### EXERCISE OBJECTIVE:
Report back each line of the data that contains the word "String".

[Collected data]
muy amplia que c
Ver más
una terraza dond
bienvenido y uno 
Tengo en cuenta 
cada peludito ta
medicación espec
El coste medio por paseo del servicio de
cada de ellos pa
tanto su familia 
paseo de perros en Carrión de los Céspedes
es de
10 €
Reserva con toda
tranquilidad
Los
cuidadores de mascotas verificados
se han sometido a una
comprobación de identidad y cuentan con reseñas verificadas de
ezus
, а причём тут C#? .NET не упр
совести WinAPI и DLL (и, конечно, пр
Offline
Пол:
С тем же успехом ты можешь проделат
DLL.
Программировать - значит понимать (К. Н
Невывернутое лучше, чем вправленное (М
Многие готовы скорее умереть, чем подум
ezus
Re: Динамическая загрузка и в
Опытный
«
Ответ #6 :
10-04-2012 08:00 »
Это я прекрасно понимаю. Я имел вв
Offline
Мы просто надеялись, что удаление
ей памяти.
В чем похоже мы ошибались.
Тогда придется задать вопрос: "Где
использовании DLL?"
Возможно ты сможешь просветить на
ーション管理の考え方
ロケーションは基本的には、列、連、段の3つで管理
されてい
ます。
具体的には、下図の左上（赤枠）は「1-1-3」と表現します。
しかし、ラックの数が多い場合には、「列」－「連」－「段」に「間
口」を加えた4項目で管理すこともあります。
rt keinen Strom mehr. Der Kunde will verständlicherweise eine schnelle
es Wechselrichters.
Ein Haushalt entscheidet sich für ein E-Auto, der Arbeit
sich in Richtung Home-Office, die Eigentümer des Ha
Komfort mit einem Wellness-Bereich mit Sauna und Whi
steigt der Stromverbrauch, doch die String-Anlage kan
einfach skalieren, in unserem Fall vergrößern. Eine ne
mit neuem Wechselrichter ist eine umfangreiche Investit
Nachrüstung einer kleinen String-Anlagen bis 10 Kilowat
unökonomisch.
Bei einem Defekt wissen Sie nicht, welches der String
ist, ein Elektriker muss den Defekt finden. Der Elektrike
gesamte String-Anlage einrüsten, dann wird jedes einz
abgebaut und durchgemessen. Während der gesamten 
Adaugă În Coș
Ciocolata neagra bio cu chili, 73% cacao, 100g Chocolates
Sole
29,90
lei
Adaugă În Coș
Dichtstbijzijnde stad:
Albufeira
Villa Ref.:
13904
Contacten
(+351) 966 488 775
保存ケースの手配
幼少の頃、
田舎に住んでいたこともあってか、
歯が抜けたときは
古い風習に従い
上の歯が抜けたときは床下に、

### ANSWER FOR THIS EXERCISE:
steigt der Stromverbrauch, doch die String-Anlage kan
Nachrüstung einer kleinen String-Anlagen bis 10 Kilowat
Bei einem Defekt wissen Sie nicht, welches der String
gesamte String-Anlage einrüsten, dann wird jedes einz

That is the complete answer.